Hi everyone.
Currently the vision models from Mistral are incompatible with the ImageContentBlock format supported by Langchain.
Mistral vision models require that the image inputs be in the following formats:
Image URL:
{
"type": "image_url",
"image_url": "https://docs.mistral.ai/img/eiffel-tower-paris.jpg"
}
or Base64 Image:
{
"type": "image_url",
"image_url": f"data:image/jpeg;base64,{base64_image}"
}
But the ImageContentBlock & the create_image_block() in Langchain end up creating images in the following formats:
With Image URL:
{
"type": "image",
"id": "lc_5d1ebab5-63cd-4437-8e87-024202ffe31e",
"url": "https://docs.mistral.ai/img/eiffel-tower-paris.jpg"
}
Or Base64 Image:
{
"type": "image",
"id": "lc_16e07a2d-3b41-40fe-a677-0f3e3d6a6ba4",
"base64": "base64_image_data",
"mime_type": "image/png"
}
& so the mistral models end up rejecting these payloads.

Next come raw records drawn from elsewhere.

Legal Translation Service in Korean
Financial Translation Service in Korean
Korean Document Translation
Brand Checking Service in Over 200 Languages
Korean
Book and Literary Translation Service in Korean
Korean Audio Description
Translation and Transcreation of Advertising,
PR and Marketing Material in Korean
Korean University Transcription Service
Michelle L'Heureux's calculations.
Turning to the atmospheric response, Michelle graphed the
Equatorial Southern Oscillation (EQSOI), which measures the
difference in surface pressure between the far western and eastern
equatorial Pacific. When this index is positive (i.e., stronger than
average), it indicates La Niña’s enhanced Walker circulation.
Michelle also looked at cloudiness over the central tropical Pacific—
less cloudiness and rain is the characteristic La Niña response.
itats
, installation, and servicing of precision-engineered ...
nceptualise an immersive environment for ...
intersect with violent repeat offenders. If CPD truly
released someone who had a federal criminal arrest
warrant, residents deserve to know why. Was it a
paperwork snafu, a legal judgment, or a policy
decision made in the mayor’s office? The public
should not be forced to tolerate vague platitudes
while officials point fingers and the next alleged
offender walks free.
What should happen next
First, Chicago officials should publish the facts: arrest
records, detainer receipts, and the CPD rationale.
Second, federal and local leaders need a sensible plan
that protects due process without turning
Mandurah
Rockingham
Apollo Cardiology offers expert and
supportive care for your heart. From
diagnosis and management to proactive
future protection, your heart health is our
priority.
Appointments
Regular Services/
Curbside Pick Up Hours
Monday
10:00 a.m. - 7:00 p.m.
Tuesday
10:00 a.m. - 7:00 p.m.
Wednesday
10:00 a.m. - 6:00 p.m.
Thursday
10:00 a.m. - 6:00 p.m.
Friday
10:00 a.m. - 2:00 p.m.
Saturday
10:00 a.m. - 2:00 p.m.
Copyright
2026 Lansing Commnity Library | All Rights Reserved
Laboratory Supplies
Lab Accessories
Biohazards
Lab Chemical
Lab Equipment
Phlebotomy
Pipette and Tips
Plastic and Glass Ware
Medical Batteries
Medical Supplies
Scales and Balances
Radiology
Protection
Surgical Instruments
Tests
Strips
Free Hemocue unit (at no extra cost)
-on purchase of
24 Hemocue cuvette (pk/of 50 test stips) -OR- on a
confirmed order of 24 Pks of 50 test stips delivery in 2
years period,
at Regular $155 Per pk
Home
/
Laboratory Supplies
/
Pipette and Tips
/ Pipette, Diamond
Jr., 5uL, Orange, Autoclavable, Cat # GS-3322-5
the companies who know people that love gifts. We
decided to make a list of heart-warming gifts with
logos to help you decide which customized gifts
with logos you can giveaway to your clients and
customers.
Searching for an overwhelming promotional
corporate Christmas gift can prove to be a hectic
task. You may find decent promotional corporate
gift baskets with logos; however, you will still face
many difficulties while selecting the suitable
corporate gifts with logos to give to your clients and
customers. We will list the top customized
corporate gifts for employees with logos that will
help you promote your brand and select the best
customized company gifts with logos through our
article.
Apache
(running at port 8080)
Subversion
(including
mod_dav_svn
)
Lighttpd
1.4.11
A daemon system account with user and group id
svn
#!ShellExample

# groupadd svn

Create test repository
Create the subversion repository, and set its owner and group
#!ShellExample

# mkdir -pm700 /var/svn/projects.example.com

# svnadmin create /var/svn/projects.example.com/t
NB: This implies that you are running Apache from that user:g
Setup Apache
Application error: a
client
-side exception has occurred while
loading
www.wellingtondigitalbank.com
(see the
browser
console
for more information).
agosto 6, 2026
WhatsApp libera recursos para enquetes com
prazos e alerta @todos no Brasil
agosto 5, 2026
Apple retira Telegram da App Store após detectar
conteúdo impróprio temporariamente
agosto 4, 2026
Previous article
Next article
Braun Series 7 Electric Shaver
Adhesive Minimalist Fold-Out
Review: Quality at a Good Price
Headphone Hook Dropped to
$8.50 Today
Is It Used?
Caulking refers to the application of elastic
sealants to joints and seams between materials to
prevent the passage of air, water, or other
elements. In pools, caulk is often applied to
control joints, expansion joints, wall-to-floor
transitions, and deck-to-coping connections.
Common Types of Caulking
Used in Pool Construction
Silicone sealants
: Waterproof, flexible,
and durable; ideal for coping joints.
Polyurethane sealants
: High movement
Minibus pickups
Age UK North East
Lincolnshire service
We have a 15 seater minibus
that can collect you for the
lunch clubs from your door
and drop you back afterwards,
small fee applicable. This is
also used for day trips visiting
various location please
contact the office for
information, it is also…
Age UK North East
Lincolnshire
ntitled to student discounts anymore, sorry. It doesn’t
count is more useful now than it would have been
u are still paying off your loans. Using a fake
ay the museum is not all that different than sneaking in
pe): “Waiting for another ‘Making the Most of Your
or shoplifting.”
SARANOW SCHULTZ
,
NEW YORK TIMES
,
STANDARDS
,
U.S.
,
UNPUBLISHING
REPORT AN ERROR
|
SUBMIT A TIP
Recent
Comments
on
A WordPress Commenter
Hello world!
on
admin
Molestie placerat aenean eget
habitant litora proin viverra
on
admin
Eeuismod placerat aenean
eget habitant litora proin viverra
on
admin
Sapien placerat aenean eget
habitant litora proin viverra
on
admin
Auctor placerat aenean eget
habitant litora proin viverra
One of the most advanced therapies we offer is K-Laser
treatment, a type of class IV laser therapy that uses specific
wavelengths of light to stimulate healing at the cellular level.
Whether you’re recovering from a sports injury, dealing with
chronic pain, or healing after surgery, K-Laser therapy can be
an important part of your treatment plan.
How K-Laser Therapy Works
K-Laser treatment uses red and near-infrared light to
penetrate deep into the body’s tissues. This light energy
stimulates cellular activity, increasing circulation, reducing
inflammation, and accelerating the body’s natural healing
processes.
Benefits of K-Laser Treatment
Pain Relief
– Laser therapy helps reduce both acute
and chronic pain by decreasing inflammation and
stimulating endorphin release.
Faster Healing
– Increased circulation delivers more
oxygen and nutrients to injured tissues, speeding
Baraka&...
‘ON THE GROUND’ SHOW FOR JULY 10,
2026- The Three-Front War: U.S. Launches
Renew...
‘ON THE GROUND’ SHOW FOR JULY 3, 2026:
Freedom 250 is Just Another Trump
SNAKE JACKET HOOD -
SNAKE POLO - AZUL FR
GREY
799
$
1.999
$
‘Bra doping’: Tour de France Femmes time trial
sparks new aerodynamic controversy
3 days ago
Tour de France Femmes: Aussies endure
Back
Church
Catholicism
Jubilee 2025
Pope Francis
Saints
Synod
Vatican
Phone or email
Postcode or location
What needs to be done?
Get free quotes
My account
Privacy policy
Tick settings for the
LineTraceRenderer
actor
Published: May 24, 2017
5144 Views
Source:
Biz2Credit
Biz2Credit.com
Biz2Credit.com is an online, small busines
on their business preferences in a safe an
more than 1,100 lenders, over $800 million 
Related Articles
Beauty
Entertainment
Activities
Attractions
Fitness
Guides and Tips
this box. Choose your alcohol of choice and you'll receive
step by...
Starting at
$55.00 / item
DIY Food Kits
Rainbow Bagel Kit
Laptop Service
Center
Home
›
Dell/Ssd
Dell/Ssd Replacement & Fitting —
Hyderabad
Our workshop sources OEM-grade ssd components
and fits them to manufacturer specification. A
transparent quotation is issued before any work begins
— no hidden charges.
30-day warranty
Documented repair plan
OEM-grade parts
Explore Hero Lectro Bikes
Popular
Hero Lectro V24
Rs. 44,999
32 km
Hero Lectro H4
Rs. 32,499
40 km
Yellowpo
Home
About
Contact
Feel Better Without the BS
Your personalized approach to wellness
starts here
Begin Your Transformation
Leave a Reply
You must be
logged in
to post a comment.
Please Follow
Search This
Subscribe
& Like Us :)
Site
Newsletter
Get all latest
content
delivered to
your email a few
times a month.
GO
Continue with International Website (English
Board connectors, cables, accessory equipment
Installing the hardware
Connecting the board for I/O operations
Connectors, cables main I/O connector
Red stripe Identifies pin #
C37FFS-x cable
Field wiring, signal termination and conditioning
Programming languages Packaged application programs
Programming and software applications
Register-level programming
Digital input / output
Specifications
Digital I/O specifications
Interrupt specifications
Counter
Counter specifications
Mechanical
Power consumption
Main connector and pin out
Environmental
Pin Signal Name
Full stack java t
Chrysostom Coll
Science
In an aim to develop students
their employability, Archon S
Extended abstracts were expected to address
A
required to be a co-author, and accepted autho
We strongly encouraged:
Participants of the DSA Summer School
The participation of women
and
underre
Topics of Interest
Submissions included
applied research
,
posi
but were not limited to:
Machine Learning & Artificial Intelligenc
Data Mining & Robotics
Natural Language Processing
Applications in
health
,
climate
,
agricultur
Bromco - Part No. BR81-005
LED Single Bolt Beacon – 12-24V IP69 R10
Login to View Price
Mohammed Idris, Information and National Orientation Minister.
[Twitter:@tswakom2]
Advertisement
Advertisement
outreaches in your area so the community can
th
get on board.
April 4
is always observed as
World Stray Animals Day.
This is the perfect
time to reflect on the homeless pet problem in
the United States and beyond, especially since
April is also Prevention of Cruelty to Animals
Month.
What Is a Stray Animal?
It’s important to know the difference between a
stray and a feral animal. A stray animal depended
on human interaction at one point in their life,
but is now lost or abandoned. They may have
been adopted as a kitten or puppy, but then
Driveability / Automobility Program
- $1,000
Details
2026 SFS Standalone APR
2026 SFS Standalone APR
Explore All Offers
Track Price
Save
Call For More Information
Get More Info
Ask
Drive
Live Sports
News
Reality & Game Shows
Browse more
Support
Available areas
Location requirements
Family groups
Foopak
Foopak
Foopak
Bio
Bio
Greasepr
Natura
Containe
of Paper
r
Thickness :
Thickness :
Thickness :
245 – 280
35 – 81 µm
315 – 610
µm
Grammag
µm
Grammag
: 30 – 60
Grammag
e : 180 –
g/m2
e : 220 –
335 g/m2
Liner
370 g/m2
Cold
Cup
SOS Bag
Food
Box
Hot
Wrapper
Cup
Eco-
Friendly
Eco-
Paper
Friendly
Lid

I know we can still create the correct payloads manually but since ContentBlocks are supposed to be model agnostic, so I was wondering if we should add a conversion layer in ChatMistralAI model to convert the image content blocks to the format accepted by the Mistral vision models.
If you folks think this is worth pursuing, Iād be happy to create an issue on the repo & raise a PR for this.